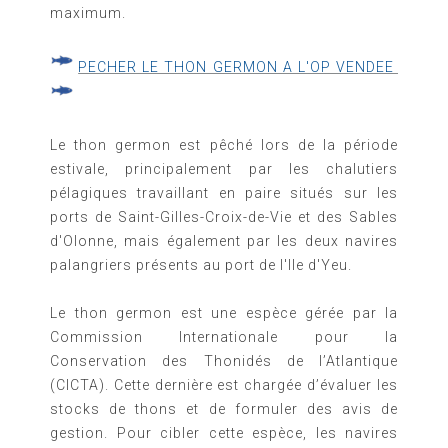
maximum.
PECHER LE THON GERMON A L'OP VENDEE
Le thon germon est pêché lors de la période
estivale, principalement par les chalutiers
pélagiques travaillant en paire situés sur les
ports de Saint-Gilles-Croix-de-Vie et des Sables
d'Olonne, mais également par les deux navires
palangriers présents au port de l'Ile d'Yeu.
Le thon germon est une espèce gérée par la
Commission Internationale pour la
Conservation des Thonidés de l’Atlantique
(CICTA). Cette dernière est chargée d’évaluer les
stocks de thons et de formuler des avis de
gestion. Pour cibler cette espèce, les navires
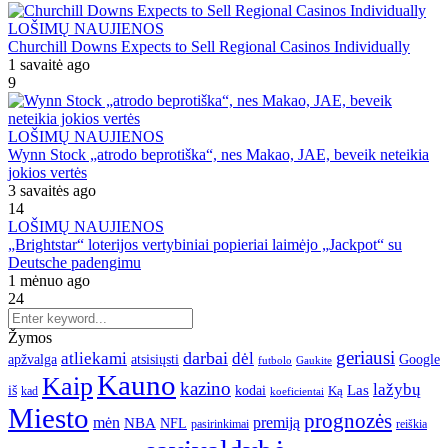
LOŠIMŲ NAUJIENOS
Churchill Downs Expects to Sell Regional Casinos Individually
1 savaitė ago
9
LOŠIMŲ NAUJIENOS
Wynn Stock „atrodo beprotiška“, nes Makao, JAE, beveik neteikia
jokios vertės
3 savaitės ago
14
LOŠIMŲ NAUJIENOS
„Brightstar“ loterijos vertybiniai popieriai laimėjo „Jackpot“ su
Deutsche padengimu
1 mėnuo ago
24
Žymos
geriausi
darbai
atliekami
dėl
apžvalga
Google
atsisiųsti
futbolo
Gaukite
Kauno
Kaip
kazino
lažybų
Las
iš
kodai
Ką
kad
koeficientai
Miesto
prognozės
mėn
premiją
NBA
NFL
pasirinkimai
reiškia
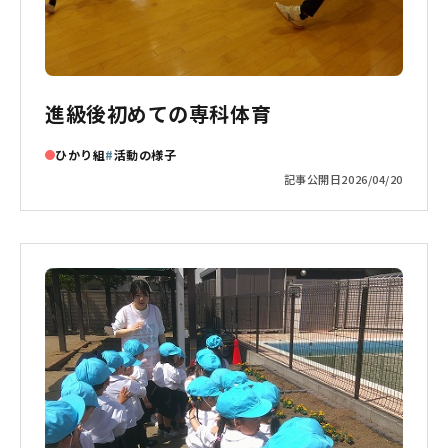
進級後初めての専科体育
ひかり組
活動の様子
記事公開日
2026/04/20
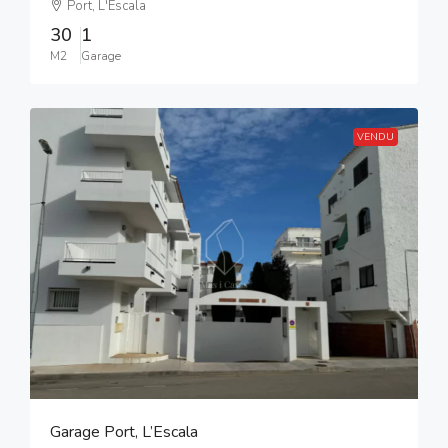
Port, L'Escala
30
1
M2
Garage
VENDU
Garage Port, L’Escala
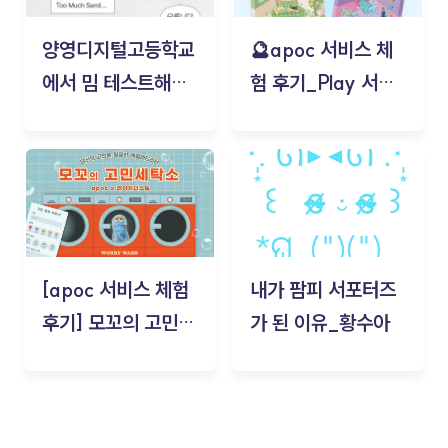
양영디지털고등학교
🔮apoc 서비스 체
에서 밈 테스트해보
험 후기_Play 서비
기!
스(무드룸 테스트) -
김태현
[apoc 서비스 체험
내가 팜피 서포터즈
후기] 모꼬의 고민세
가 된 이유_황수아
탁소_황수아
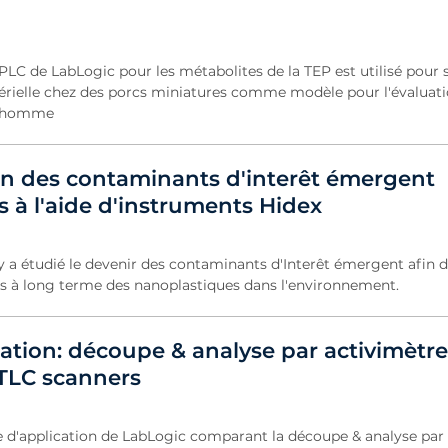
LC de LabLogic pour les métabolites de la TEP est utilisé pour su
térielle chez des porcs miniatures comme modèle pour l'évaluat
l'homme
on des contaminants d'interêt émergent
 à l'aide d'instruments Hidex
ey a étudié le devenir des contaminants d'Interêt émergent afin 
s à long terme des nanoplastiques dans l'environnement.
ation: découpe & analyse par activimètre
-TLC scanners
te d'application de LabLogic comparant la découpe & analyse par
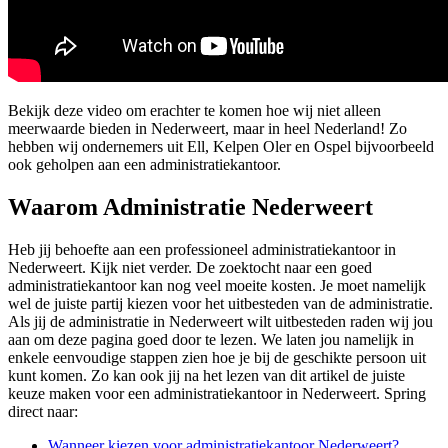
Bekijk deze video om erachter te komen hoe wij niet alleen
meerwaarde bieden in Nederweert, maar in heel Nederland! Zo
hebben wij ondernemers uit Ell, Kelpen Oler en Ospel bijvoorbeeld
ook geholpen aan een administratiekantoor.
Waarom Administratie Nederweert
Heb jij behoefte aan een professioneel administratiekantoor in
Nederweert. Kijk niet verder. De zoektocht naar een goed
administratiekantoor kan nog veel moeite kosten. Je moet namelijk
wel de juiste partij kiezen voor het uitbesteden van de administratie.
Als jij de administratie in Nederweert wilt uitbesteden raden wij jou
aan om deze pagina goed door te lezen. We laten jou namelijk in
enkele eenvoudige stappen zien hoe je bij de geschikte persoon uit
kunt komen. Zo kan ook jij na het lezen van dit artikel de juiste
keuze maken voor een administratiekantoor in Nederweert. Spring
direct naar:
Wanneer kiezen voor administratiekantoor Nederweert?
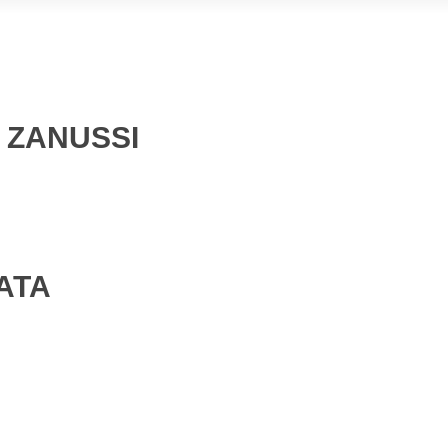
 ZANUSSI
ATA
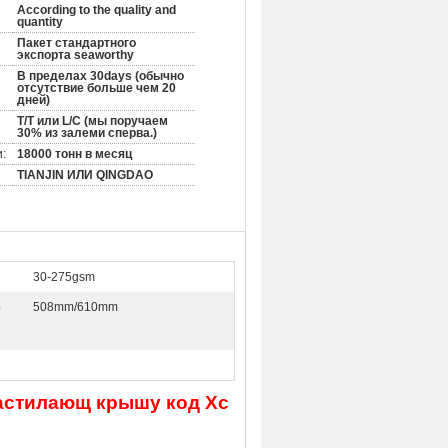
According to the quality and
quantity
Пакет стандартного
экспорта seaworthy
В пределах 30days (обычно
отсутствие больше чем 20
дней)
T/T или L/C (мы поручаем
30% из залеми сперва.)
:
18000 тонн в месяц
TIANJIN ИЛИ QINGDAO
:
30-275gsm
е
508mm/610mm
астилающ крышу код Хс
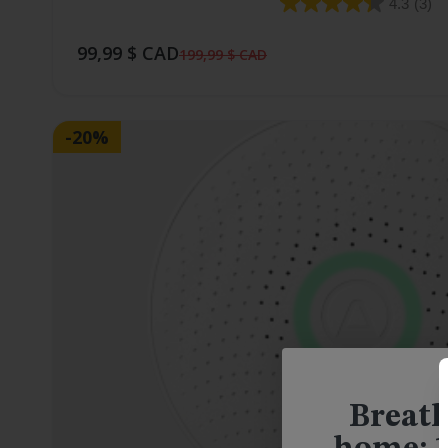
4.3
(3)
99,99 $ CAD
199,99 $ CAD
-20%
Breath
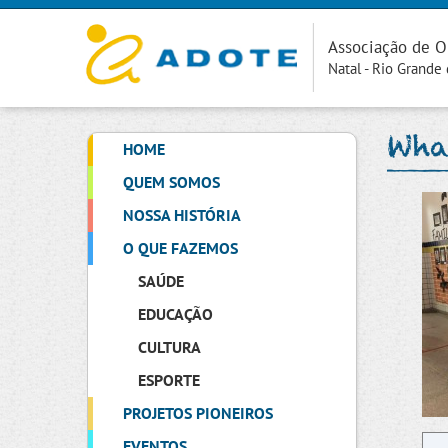
Associação de O
Natal - Rio Grande
Wha
HOME
QUEM SOMOS
NOSSA HISTÓRIA
O QUE FAZEMOS
SAÚDE
EDUCAÇÃO
CULTURA
ESPORTE
PROJETOS PIONEIROS
EVENTOS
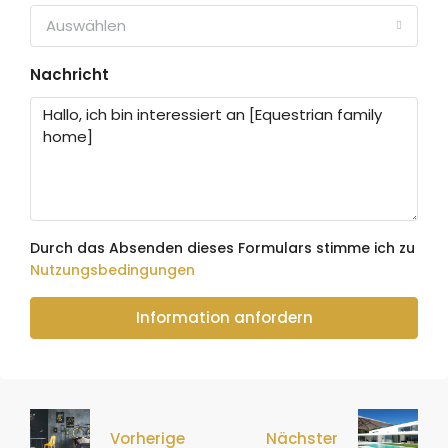
Auswählen
Nachricht
Durch das Absenden dieses Formulars stimme ich zu
Nutzungsbedingungen
Information anfordern
Vorherige
Nächster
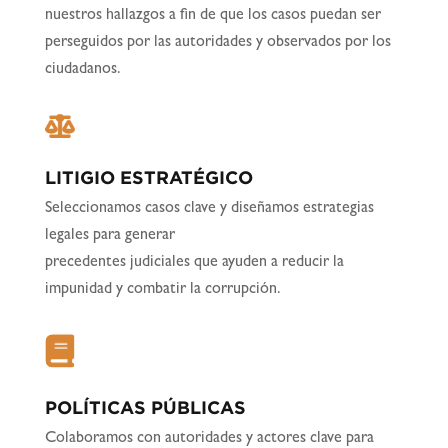
nuestros hallazgos a fin de que los casos puedan ser
perseguidos por las autoridades y observados por los
ciudadanos.
LITIGIO ESTRATÉGICO
Seleccionamos casos clave y diseñamos estrategias
legales para generar
precedentes judiciales que ayuden a reducir la
impunidad y combatir la corrupción.
POLÍTICAS PÚBLICAS
Colaboramos con autoridades y actores clave para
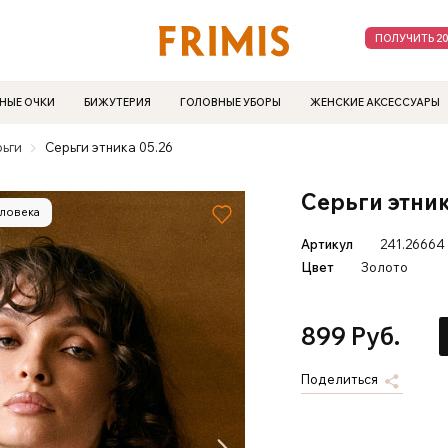
ПОЛУЧИТЬ 2
НЫЕ ОЧКИ
БИЖУТЕРИЯ
ГОЛОВНЫЕ УБОРЫ
ЖЕНСКИЕ АКСЕССУАРЫ
рьги
Серьги этника 05.26
Серьги этник
еловека
Артикул
241.26664
Цвет
Золото
899 Руб.
Поделиться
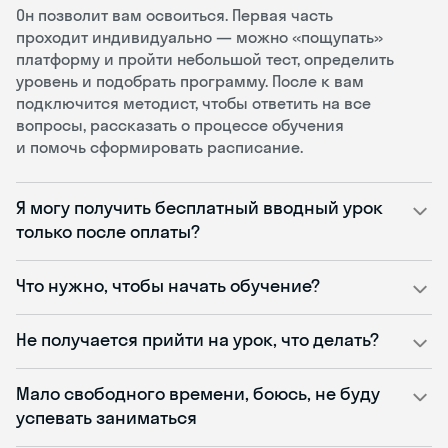
Он позволит вам освоиться. Первая часть
проходит индивидуально — можно «пощупать»
платформу и пройти небольшой тест, определить
уровень и подобрать программу. После к вам
подключится методист, чтобы ответить на все
вопросы, рассказать о процессе обучения
и помочь сформировать расписание.
Я могу получить бесплатный вводный урок
только после оплаты?
Что нужно, чтобы начать обучение?
Не получается прийти на урок, что делать?
Мало свободного времени, боюсь, не буду
успевать заниматься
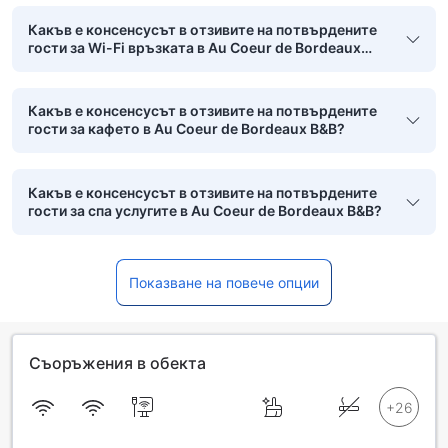
Какъв е консенсусът в отзивите на потвърдените
гости за Wi-Fi връзката в Au Coeur de Bordeaux
B&B?
Какъв е консенсусът в отзивите на потвърдените
гости за кафето в Au Coeur de Bordeaux B&B?
Какъв е консенсусът в отзивите на потвърдените
гости за спа услугите в Au Coeur de Bordeaux B&B?
Показване на повече опции
Съоръжения в обекта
*****
Transcribe each entry above without alteration, but keep the pictures out.

maximum.
PECHER LE THON GERMON A L'OP VENDEE
Le thon germon est pêché lors de la période
estivale, principalement par les chalutiers
pélagiques travaillant en paire situés sur les
ports de Saint-Gilles-Croix-de-Vie et des Sables
d'Olonne, mais également par les deux navires
palangriers présents au port de l'Ile d'Yeu.
Le thon germon est une espèce gérée par la
Commission Internationale pour la
Conservation des Thonidés de l’Atlantique
(CICTA). Cette dernière est chargée d’évaluer les
stocks de thons et de formuler des avis de
gestion. Pour cibler cette espèce, les navires
LOŠIMŲ NAUJIENOS
Churchill Downs Expects to Sell Regional Casinos Individually
1 savaitė ago
9
LOŠIMŲ NAUJIENOS
Wynn Stock „atrodo beprotiška“, nes Makao, JAE, beveik neteikia
jokios vertės
3 savaitės ago
14
LOŠIMŲ NAUJIENOS
„Brightstar“ loterijos vertybiniai popieriai laimėjo „Jackpot“ su
Deutsche padengimu
1 mėnuo ago
24
Žymos
geriausi
darbai
atliekami
dėl
apžvalga
Google
atsisiųsti
futbolo
Gaukite
Kauno
Kaip
kazino
lažybų
Las
iš
kodai
Ką
kad
koeficientai
Miesto
prognozės
mėn
premiją
NBA
NFL
pasirinkimai
reiškia
進級後初めての専科体育
ひかり組
活動の様子
記事公開日
2026/04/20
Port, L'Escala
30
1
M2
Garage
VENDU
Garage Port, L’Escala
양영디지털고등학교
🔮apoc 서비스 체
에서 밈 테스트해보
험 후기_Play 서비
기!
스(무드룸 테스트) -
김태현
[apoc 서비스 체험
내가 팜피 서포터즈
후기] 모꼬의 고민세
가 된 이유_황수아
탁소_황수아
LC de LabLogic pour les métabolites de la TEP est utilisé pour su
térielle chez des porcs miniatures comme modèle pour l'évaluat
l'homme
on des contaminants d'interêt émergent
 à l'aide d'instruments Hidex
ey a étudié le devenir des contaminants d'Interêt émergent afin 
s à long terme des nanoplastiques dans l'environnement.
ation: découpe & analyse par activimètre
-TLC scanners
te d'application de LabLogic comparant la découpe & analyse par
Bekijk deze video om erachter te komen hoe wij niet alleen
meerwaarde bieden in Nederweert, maar in heel Nederland! Zo
hebben wij ondernemers uit Ell, Kelpen Oler en Ospel bijvoorbeeld
ook geholpen aan een administratiekantoor.
Waarom Administratie Nederweert
Heb jij behoefte aan een professioneel administratiekantoor in
Nederweert. Kijk niet verder. De zoektocht naar een goed
administratiekantoor kan nog veel moeite kosten. Je moet namelijk
wel de juiste partij kiezen voor het uitbesteden van de administratie.
Als jij de administratie in Nederweert wilt uitbesteden raden wij jou
aan om deze pagina goed door te lezen. We laten jou namelijk in
enkele eenvoudige stappen zien hoe je bij de geschikte persoon uit
kunt komen. Zo kan ook jij na het lezen van dit artikel de juiste
keuze maken voor een administratiekantoor in Nederweert. Spring
direct naar:
Wanneer kiezen voor administratiekantoor Nederweert?
 ZANUSSI
ATA
According to the quality and
quantity
Пакет стандартного
экспорта seaworthy
В пределах 30days (обычно
отсутствие больше чем 20
дней)
T/T или L/C (мы поручаем
30% из залеми сперва.)
:
18000 тонн в месяц
TIANJIN ИЛИ QINGDAO
:
30-275gsm
е
508mm/610mm
астилающ крышу код Хс
4.3
(3)
99,99 $ CAD
199,99 $ CAD
-20%
Breath
Associação de O
Natal - Rio Grande
Wha
HOME
QUEM SOMOS
NOSSA HISTÓRIA
O QUE FAZEMOS
SAÚDE
EDUCAÇÃO
CULTURA
ESPORTE
PROJETOS PIONEIROS
EVENTOS
Auswählen
Nachricht
Durch das Absenden dieses Formulars stimme ich zu
Nutzungsbedingungen
Information anfordern
Vorherige
Nächster
nuestros hallazgos a fin de que los casos puedan ser
perseguidos por las autoridades y observados por los
ciudadanos.
LITIGIO ESTRATÉGICO
Seleccionamos casos clave y diseñamos estrategias
legales para generar
precedentes judiciales que ayuden a reducir la
impunidad y combatir la corrupción.
POLÍTICAS PÚBLICAS
Colaboramos con autoridades y actores clave para
ПОЛУЧИТЬ 2
НЫЕ ОЧКИ
БИЖУТЕРИЯ
ГОЛОВНЫЕ УБОРЫ
ЖЕНСКИЕ АКСЕССУАРЫ
рьги
Серьги этника 05.26
Серьги этник
еловека
Артикул
241.26664
Цвет
Золото
899 Руб.
Поделиться
Он позволит вам освоиться. Первая часть
проходит индивидуально — можно «пощупать»
платформу и пройти небольшой тест, определить
уровень и подобрать программу. После к вам
подключится методист, чтобы ответить на все
вопросы, рассказать о процессе обучения
и помочь сформировать расписание.
Я могу получить бесплатный вводный урок
только после оплаты?
Что нужно, чтобы начать обучение?
Не получается прийти на урок, что делать?
Мало свободного времени, боюсь, не буду
успевать заниматься
Какъв е консенсусът в отзивите на потвърдените
гости за Wi-Fi връзката в Au Coeur de Bordeaux
B&B?
Какъв е консенсусът в отзивите на потвърдените
гости за кафето в Au Coeur de Bordeaux B&B?
Какъв е консенсусът в отзивите на потвърдените
гости за спа услугите в Au Coeur de Bordeaux B&B?
Показване на повече опции
Съоръжения в обекта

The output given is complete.